After that, for a complete contrast, it was off to Garsington Opera at Wormsley in Oxfordshire for Don Giovanni (pictured above). Garsington Opera, 22 years old this year, has a policy of offering performance opportunities to young singers, so in a sense, the whole concept is about education and training. This Don Giovanni, as my colleague Edward Bhesania who reviewed it for The Stage is minimalist and modern with several fine singing performances and some magnificent playing from the band under Douglas Boyd.

Garsington runs a special training programme for its understudies and is about to launch a community opera project, both of which I shall write about later in the year. Meanwhile it is Mozart’s marvellous music which is still running round my head, the cold and mud of garden opera in inclement early June almost forgotten.

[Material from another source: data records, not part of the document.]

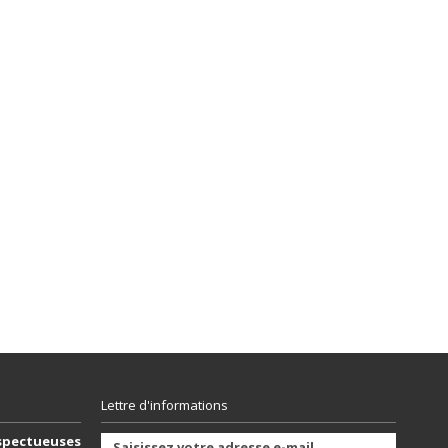
Lettre d'informations
spectueuses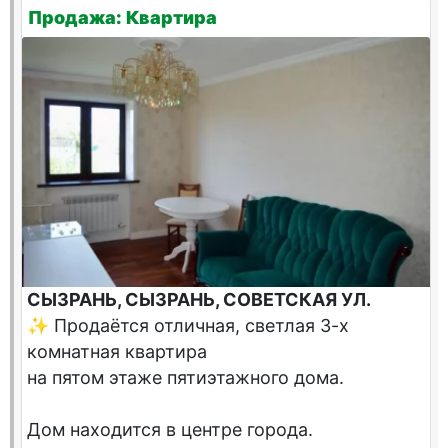
Продажа: Квартира
СЫЗРАНЬ, СЫЗРАНЬ, СОВЕТСКАЯ УЛ.
✨ Продаётся отличная, светлая 3-х
комнатная квартира
на пятом этаже пятиэтажного дома.
Дом находится в центре города.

My next port of call was Stratford (upon-Avon, this time) for In a Pickle, a delightful charm-laden introduction to Shakespeare for two to four year olds by Tim Webb, co-produced by RSC and Oily Cart. Based — sort of — on The Winter’s Tale, as I explained in my review it focused heavily on sheep - not usually, it has to be said, quite the main characters in the play. But golly, how it entranced, educated and entertained the young audience.

First there was the future cabinet minister, brain surgeon or high court judge, aged all of three, who informed the assembled company that if the lost baby was going home to her parents, the king and queen, she’d have to go to London because that’s where the palace is. Then there was a tiny child who anxiously insisted that the crying baby be given some milk because that’s what babies need. Most moving of all was a boy with a disability - probably an extreme form of autism. He had no speech but very eloquent eyes. It was a privilege to see him learning from, and relaxing into, the sensory experiences in this lovely show. He enjoyed being part of the story telling too.

A scene from Something Very Far Away

Then, my imaginary theatre studies student in tow, I went back to London and Unicorn Theatre for the fascinating and beautiful experience of Something Very Far Away by Mark Arends, which I also reviewed for The Stage. Puppetry, with puppets in hand-knitted clothes, is enacted downstage and projected onto a backscreen to tell an exquisitely moving story about an elderly man whose wife dies. An enthusiastic astronomer (think tiny telescopes, suspended planets and space ships) he finds solace in exploring time and space as an upbeat and quirkily attractive story of grief, bereavement and positive thinking. It’s a fascinating theatrical concept too.

Four completely different shows then - and a great deal of learning. A good week.